Good shows always leave the audience wanting more and this was certainly one of those times.
A pitch-perfect headliner, a host of local acts that shone, and a Luther Vandross tribute that was the sort of concert Bermuda has been yearning for.
From the marvelous performance of ‘American Idol' winner Ruben Studdard to the impressive staging and lighting, Sunday night's affair at the Fairmont Hamilton Princess was a joy from start to finish.
Bootsie took the stage first, introducing the show and employing a casual, almost effortless brand of humour that had the audience eating out of the palm of his hand throughout.
The first vocalist to perform was local favorite Jaime Zuill. Mr Zuill exhibited a much stronger vocal range than I remember and his once lilting falsetto has become a powerful tenor.
In his delightful 20-minute set, during which he was accompanied by the incomparable Robert Edwards on the keyboard, Mr Zuill belted out favorites like Earth, Wind, and Fire's ‘Let's Groove', Johnny Gill's ‘My, My, My', and a double dose of Luther with the smooth ‘Take You Out', and the resourceful ‘Love the One You're With'.
Next up was Lloyd Holder, who was responsible for perhaps the best moment of the entire show. With Mr Edwards backing him on an old fashioned baby grand piano, Holder sang an acoustic version of the Luther Vandross masterpiece ‘A House is not a Home' that was simply transcendent.

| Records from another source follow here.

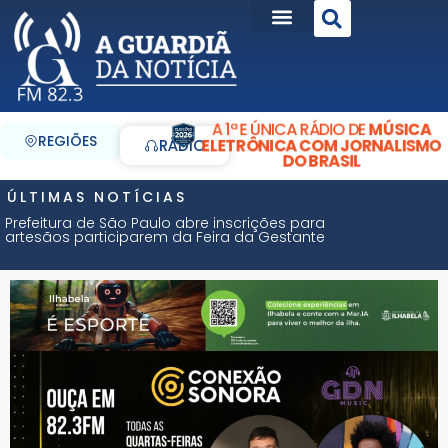
A 1ª E ÚNICA RÁDIO DE
MÚSICA
REGIÕES
ELETRÔNICA COM JORNALISMO
RÁDIO
DO BRASIL
ÚLTIMAS NOTÍCIAS
Prefeitura de São Paulo abre inscrições para
artesãos participarem da Feira da Gestante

Ladies screamed, fellas pouted, I think I even blushed at one point (I was sitting at a table with a particularly exuberant female supporter). This was the signature performance of the evening, and virtually brought the house down. Why Mr Holder is not an internationally renowned artist is a mystery to me today, because he certainly has all the required equipment to be a star; a simply stunning performance.

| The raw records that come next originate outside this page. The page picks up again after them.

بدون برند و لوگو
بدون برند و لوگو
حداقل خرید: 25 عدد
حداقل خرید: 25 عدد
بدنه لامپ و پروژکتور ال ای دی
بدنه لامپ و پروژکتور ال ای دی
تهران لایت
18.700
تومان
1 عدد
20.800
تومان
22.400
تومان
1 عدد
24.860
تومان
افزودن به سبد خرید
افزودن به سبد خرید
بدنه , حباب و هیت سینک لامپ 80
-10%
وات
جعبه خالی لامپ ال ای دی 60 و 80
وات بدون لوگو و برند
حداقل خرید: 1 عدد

Mr Holder finished his set by singing two duets with local songstress McCartney Darrell. The pair looked into each other's eyes, caressed each other's hands, and offered superb renditions of the Roberta Flack and Donny Hathaway classic ‘The Closer I Get to You' and the Lionel Richie and Diana Ross standard ‘Endless Love.'
Gita Blakeney-Saltus was the last of the local acts. Mrs Blakeney-Saltus was also accompanied by Mr Edwards, back on the keyboard this time, and in even rarer form. The veteran duo presented a polished, refined act; chock-full of classics by noted Luther Vandross influences like Gladys Knight and Al Green.
‘Let's Stay Together' found Mrs Blakeney-Saltus at her groove-laden best, while ‘You're the Best Thing That Ever Happened to Me' allowed her to exhibit an emotional range that only comes once dues have been paid, and chops have been established.

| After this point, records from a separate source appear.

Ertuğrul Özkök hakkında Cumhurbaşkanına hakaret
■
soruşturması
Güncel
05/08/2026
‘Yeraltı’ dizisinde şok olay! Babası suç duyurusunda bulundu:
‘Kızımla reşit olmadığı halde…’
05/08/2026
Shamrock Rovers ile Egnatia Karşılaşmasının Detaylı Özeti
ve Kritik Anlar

After a brief intermission, Ruben Studdard took the stage with nothing more than a six-pack of water and a hand towel. He proceeded to charm his way through a remarkably generous and decidedly marvelous show.
Mr Studdard was on stage for more than an hour on Sunday night. He was singing to tracks and this was, perhaps, the best experience I've ever had listening to an artist do so. The quality of Mr Studdard's voice, paired with the excellence of the sound system, made this an awesome show to behold.
He sang a lot of songs. Songs from his latest album, ‘Letters From Birmingham'; the meteorological ‘Love Skies', the Freddie Jackson opus ‘Rock Wit' Cha' and the encore we demanded ‘June 28th (I'm Single)'. He also sang songs from his first album: the hit ‘Sorry 2004' and the Larry Meredith standard popularised by the Carpenters, ‘For All We Know'. We also heard his mother's two favourite songs: the Kris Kristofferson classic ‘For the Good Times' and the Bee Gees opus ‘How Do You Mend A Broken Heart', both of which were recorded and popularised by Al Green.
Yeah, he sang a lot of songs. He was also very charming and engaging throughout, taking his time to do the thing right, and talking to the audience like he'd known us for years. Mr Studdard was an instant hit, even trading friendly barbs with a few impatient audience members; folks who couldn't wait for the Luther Vandross tribute and kept calling for it.
Once Mr Studdard Ruben closed the show with a medley of Luther hits, including the decadent ‘Never Too Much', the sublime ‘Superstar', and the sentimental ‘If Only For One Night' all the waiting seemed to make sense.
This was a magnificent show; the kind of show that Bermuda has been yearning for and the first of what we all hope will be a series of such concerts. The promoters should be very proud of the outstanding production they delivered.
Bravo Bermuda Night Out team, and please, how about an encore?